We used an Excel template for our more “standard” privately funded mortgage. We’ve had it for ~10 years now, so who knows where we sourced ours from.

But I see Microsoft actually provides a useful template for this that looks very similar to the one we used: https://templates.office.com/en-us/Loan-amortization-schedule-TM10073881.

You’re asking for something a little more complicated, but I think you can make it work because the template allows you to set a baseline optional extra payment and also allows you to adjust the optional extra payment per payment. For example, I plugged in your loan details and an “optional extra payment” of negative 1882.63 to get to a payment of 12500.00. You could adjust the individual optional payments for the last three years to get to something closer to what you want. Actually it might be easier to use the ending balance after your two years of 12500.00 payments as the new loan amount on a different schedule for the remaining three years. We’ve done something similar when we “refinanced” with our mortgage holder a few times.

If a prepayment is made, does it adjust the amount of all future payments, the amount of the next payment, or only the final payment?

It adjusts the amount of the final payment (and the amount of compound interest).

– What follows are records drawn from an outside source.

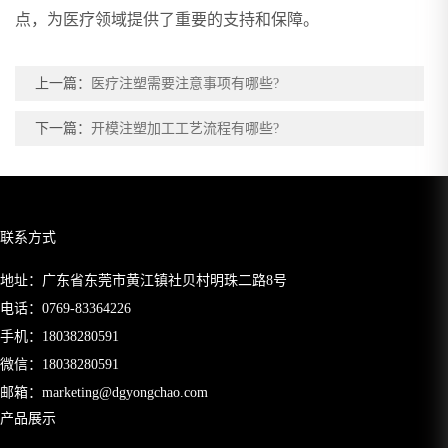
点，为医疗领域提供了重要的支持和保障。
上一篇：
医疗注塑需要注意事项有哪些?
下一篇：
开模注塑加工工艺流程有哪些?
联系方式
地址：广东省东莞市黄江镇社贝村明珠二路8号
电话：
0769-83364226
手机：
18038280591
微信：18038280591
邮箱：
marketing@dgyongchao.com
产品展示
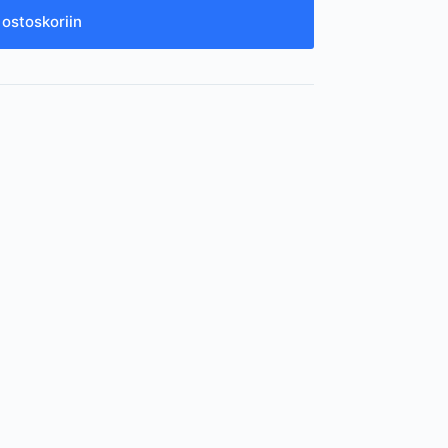
 ostoskoriin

I created a quick spreadsheet and came up with a monthly payment of $15,820.48 for the three years of payments after he stops paying $12,500. This assumes no principal prepayments, though I built the capability of taking prepayments into the spreadsheet. I also assumed based on your response that you don’t want to recalculate and reduce the later months’ minimum payment if he prepays a portion of the loan.

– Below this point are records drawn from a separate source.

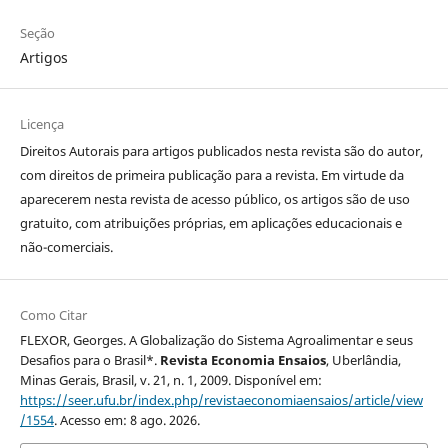
Seção
Artigos
Licença
Direitos Autorais para artigos publicados nesta revista são do autor,
com direitos de primeira publicação para a revista. Em virtude da
aparecerem nesta revista de acesso público, os artigos são de uso
gratuito, com atribuições próprias, em aplicações educacionais e
não-comerciais.
Como Citar
FLEXOR, Georges. A Globalização do Sistema Agroalimentar e seus
Desafios para o Brasil*.
Revista Economia Ensaios
, Uberlândia,
Minas Gerais, Brasil, v. 21, n. 1, 2009. Disponível em:
https://seer.ufu.br/index.php/revistaeconomiaensaios/article/view
/1554
. Acesso em: 8 ago. 2026.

First, set up columns in the spreadsheet for:

- Quarterly payment dates
- Beginning balance
- Interest
- Payment
- Additional prepayment
- Ending balance

Then, use as values for each spreadsheet row:

Beginning balance (first row) = $250,000

Beginning balance (every other row) = ending balance from preceding row

Interest (compounded quarterly) = (annual interest rate/4)*principal

payment (for the first eight rows) = $12,500

payment (for the ninth) = -PMT(interest rate/4,12,beginning balance [for that quarter])

payment (for the remaining rows) = payment for the ninth row

Additional payment = whatever extra amount he pays that month. Leave this blank to begin with but enter them as you go.

Ending balance = beginning balance + interest - payment - additional prepayment

The key formula is buried in the middle of the payment row. That formula will calculate the payment for that month based on the beginning balance that month. The underlined number is 12 because it assumes 12 quarterly payments over three years.

If instead you wanted to recalculate the minimum payment each month if he prepays, you could do that too by using the formula in the ninth quarter for the payment in all the rest of the quarters.

Lest us know if you have trouble with the spreadsheet.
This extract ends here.